A new PIPIA must be conducted if there are any changes to the personal information in terms of the scope, purpose, categories, means, or the use and means of processing, as well as the retention period.

7. Filing requirement: The GBA Standard Contract is subject to filing requirements, but again, more simplified than that of the PRC nationwide SC regime. Supplemental filings will be required if there are any subsequent changes to the GBA Standard Contract’s terms and conditions. The parties are not required to file the PIPIA report.

8. Governing law: The GBA Standard Contract can be construed according to either Hong Kong laws or the Mainland laws, depending on where the personal information processor is situated.

Moving forward

The first phase use of the GBA Standard Contract has already started under a pilot arrangement amongst banking, credit referencing, and healthcare sectors, and it will later extend to other sectors.

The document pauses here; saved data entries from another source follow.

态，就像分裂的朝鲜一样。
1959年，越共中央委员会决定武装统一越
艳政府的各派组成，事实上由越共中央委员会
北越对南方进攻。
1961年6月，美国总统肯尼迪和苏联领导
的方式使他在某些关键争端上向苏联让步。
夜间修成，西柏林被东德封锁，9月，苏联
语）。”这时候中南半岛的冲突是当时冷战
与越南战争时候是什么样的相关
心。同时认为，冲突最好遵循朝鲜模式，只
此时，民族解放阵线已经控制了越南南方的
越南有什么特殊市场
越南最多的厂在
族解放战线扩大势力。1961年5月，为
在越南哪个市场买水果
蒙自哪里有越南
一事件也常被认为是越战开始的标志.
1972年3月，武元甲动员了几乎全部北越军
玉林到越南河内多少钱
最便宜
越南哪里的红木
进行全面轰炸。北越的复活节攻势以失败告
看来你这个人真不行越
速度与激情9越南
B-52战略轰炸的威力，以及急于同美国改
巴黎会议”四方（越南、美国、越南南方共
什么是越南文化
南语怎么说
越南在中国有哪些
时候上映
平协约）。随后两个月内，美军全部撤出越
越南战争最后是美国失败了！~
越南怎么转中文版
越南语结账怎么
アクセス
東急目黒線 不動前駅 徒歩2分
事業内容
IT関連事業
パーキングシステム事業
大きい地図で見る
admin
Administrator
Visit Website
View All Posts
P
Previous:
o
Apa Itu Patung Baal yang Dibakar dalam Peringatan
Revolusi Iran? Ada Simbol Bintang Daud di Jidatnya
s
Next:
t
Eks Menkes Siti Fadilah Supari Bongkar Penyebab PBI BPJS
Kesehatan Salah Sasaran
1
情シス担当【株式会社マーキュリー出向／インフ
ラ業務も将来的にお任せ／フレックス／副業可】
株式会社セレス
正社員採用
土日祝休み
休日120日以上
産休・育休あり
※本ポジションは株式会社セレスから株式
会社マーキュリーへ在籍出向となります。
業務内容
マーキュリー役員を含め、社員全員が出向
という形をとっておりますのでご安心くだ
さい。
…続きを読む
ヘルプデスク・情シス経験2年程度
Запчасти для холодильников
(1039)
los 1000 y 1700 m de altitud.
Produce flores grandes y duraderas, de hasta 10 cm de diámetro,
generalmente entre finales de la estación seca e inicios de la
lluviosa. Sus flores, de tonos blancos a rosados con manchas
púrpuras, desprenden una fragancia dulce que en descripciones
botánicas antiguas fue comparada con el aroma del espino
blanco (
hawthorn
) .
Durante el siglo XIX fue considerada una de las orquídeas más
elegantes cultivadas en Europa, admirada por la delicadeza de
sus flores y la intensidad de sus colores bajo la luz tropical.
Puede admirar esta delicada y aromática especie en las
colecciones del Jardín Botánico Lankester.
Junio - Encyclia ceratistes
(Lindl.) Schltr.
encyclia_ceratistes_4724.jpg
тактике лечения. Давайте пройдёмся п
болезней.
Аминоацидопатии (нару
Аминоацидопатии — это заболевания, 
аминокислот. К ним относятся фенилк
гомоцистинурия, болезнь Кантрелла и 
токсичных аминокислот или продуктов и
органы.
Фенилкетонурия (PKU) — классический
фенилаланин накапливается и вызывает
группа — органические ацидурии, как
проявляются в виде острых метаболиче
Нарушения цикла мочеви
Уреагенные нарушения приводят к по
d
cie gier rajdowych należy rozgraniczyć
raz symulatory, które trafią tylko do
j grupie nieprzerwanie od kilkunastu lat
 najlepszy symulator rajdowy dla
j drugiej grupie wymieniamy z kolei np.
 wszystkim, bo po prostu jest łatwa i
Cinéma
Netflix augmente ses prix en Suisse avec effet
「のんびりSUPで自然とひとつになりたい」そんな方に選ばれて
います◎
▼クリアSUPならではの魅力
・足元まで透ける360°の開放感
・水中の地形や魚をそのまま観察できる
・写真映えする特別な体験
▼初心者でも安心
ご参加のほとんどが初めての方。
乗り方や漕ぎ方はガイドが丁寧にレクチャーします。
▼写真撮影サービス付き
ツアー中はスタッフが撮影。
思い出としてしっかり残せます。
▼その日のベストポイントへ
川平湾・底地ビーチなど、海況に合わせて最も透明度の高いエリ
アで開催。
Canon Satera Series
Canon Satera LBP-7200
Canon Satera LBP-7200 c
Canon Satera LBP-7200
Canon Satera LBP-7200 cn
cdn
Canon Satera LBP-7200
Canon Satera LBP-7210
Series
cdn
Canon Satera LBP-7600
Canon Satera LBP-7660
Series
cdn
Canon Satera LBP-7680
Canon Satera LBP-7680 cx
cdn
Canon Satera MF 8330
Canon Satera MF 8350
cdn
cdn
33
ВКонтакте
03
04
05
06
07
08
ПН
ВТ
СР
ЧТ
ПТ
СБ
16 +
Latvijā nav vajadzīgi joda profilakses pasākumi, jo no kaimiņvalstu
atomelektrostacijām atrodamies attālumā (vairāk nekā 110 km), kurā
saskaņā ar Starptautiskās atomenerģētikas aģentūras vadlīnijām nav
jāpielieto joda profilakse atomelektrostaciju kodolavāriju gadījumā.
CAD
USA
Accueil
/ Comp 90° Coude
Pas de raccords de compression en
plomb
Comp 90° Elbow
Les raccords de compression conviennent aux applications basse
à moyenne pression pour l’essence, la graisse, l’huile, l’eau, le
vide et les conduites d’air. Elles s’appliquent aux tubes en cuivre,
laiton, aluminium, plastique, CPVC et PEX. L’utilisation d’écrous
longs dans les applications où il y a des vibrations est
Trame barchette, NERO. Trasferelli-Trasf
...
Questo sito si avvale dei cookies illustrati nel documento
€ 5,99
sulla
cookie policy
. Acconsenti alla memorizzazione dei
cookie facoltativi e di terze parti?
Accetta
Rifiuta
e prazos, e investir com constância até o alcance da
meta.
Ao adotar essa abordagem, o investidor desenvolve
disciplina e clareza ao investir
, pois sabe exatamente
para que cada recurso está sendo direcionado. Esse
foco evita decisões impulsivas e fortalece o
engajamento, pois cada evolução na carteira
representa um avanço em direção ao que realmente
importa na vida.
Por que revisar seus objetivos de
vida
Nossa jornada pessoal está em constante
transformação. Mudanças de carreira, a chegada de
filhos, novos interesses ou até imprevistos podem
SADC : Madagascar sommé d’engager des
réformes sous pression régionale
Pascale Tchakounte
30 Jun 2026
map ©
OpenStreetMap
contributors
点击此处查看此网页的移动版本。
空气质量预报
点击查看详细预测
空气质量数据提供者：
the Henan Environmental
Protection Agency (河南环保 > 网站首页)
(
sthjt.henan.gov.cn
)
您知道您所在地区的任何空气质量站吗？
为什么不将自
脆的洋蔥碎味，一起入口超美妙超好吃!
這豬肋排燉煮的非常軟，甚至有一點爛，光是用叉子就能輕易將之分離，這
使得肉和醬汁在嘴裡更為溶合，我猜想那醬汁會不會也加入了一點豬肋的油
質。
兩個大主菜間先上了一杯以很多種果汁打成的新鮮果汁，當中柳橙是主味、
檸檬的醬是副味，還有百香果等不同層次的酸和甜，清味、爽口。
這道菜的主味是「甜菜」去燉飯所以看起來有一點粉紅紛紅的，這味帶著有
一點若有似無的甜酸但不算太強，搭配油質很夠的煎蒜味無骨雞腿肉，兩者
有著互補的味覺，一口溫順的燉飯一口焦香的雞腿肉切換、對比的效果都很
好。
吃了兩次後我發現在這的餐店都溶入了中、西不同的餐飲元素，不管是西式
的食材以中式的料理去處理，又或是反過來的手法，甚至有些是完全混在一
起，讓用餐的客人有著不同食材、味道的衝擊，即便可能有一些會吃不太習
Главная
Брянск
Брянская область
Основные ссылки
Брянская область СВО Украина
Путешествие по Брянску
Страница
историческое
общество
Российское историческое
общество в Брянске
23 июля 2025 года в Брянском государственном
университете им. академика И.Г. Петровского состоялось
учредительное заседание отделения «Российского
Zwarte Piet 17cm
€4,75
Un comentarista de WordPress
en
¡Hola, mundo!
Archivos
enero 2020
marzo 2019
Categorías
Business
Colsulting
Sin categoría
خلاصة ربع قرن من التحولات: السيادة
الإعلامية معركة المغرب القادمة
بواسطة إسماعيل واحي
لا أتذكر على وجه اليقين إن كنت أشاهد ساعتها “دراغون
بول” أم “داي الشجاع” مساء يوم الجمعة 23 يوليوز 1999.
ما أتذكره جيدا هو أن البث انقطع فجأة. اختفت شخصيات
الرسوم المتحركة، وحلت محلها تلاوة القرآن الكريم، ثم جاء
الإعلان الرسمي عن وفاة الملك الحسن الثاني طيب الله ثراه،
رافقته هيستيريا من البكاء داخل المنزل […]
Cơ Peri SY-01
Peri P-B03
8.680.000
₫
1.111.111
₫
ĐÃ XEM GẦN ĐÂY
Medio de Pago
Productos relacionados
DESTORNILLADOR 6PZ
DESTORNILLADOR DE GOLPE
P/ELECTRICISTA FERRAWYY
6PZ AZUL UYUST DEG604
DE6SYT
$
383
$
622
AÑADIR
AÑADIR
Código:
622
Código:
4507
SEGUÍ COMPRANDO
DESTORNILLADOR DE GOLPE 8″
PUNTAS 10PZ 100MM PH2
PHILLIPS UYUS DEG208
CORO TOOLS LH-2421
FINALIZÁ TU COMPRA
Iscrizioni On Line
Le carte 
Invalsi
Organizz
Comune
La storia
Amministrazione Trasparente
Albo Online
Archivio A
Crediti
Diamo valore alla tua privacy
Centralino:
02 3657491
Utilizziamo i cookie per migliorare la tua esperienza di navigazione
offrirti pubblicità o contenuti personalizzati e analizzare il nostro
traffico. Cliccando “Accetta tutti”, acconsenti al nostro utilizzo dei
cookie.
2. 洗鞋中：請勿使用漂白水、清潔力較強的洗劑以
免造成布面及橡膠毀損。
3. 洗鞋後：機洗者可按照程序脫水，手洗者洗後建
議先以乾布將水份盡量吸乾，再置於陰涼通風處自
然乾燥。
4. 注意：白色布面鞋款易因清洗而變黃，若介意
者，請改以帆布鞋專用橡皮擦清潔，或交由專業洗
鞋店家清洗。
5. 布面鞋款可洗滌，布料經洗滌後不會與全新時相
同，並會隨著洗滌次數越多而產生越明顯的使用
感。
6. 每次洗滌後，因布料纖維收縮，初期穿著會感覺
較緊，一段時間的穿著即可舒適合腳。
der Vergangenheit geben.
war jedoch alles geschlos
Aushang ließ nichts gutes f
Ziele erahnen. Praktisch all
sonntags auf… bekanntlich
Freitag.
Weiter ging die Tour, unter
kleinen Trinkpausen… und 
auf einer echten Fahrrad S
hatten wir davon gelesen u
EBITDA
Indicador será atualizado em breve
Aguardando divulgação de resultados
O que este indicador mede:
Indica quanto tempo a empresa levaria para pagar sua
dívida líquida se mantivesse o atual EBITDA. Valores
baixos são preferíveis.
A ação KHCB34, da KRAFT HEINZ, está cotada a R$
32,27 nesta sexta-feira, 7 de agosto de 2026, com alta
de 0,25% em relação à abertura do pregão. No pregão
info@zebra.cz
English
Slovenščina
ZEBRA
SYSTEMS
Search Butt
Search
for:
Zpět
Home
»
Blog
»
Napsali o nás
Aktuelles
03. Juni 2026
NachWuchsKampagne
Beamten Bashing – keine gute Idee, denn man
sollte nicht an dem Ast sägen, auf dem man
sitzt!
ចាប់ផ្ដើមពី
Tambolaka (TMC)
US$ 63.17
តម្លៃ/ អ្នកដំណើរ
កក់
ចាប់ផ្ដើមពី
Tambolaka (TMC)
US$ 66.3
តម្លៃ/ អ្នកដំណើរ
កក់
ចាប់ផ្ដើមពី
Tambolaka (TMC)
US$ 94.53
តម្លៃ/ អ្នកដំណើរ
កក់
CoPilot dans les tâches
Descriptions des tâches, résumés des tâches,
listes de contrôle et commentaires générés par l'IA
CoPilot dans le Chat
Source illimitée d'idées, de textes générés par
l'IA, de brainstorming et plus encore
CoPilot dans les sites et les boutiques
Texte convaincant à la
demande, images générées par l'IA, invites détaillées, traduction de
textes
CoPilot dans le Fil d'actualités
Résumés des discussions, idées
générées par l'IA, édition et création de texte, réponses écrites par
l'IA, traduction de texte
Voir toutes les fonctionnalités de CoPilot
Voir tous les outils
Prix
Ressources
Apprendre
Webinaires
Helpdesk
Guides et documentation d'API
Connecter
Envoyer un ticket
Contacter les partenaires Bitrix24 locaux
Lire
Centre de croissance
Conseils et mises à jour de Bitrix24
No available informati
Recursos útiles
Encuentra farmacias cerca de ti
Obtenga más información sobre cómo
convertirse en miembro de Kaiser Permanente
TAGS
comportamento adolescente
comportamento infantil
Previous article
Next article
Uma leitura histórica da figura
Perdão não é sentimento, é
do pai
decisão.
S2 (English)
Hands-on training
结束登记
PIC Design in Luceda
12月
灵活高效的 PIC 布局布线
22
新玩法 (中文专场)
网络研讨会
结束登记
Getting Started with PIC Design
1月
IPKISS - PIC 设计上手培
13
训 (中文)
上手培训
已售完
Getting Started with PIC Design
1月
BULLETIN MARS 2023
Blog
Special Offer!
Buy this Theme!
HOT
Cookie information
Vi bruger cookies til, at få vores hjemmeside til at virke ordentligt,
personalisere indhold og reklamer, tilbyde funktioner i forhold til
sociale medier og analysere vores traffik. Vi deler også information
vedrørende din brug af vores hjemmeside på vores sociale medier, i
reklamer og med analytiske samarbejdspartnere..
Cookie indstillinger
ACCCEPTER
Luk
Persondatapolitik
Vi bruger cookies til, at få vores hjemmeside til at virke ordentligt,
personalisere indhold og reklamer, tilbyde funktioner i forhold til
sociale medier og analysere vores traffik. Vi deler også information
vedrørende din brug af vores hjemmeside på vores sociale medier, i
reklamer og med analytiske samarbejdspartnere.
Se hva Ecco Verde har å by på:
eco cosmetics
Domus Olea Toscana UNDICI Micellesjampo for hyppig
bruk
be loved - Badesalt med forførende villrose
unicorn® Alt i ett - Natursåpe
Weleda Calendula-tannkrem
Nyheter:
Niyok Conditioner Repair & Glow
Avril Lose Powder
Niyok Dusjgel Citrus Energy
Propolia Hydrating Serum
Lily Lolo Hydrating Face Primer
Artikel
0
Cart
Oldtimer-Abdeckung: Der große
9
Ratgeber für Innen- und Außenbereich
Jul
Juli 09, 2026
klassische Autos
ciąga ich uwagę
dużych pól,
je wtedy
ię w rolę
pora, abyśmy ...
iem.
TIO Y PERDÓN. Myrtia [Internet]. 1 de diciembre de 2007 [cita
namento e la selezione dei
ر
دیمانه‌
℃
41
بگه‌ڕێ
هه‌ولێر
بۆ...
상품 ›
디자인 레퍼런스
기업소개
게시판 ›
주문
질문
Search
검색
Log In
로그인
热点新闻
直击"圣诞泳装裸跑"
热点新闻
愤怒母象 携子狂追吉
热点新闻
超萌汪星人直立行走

Companies located in Mainland GBA cities can adopt either the PRC nationwide SC or the more relaxed GBA Standard Contract for cross-border transfers. Meanwhile, for Hong Kong companies, the GBA Standard Contract can serve as an effective contractual measure in safeguarding privacy of data subjects when conducting cross-border data transfers in the GBA although the personal data laws prohibiting cross-border data transfers outside of Hong Kong has yet to become effective.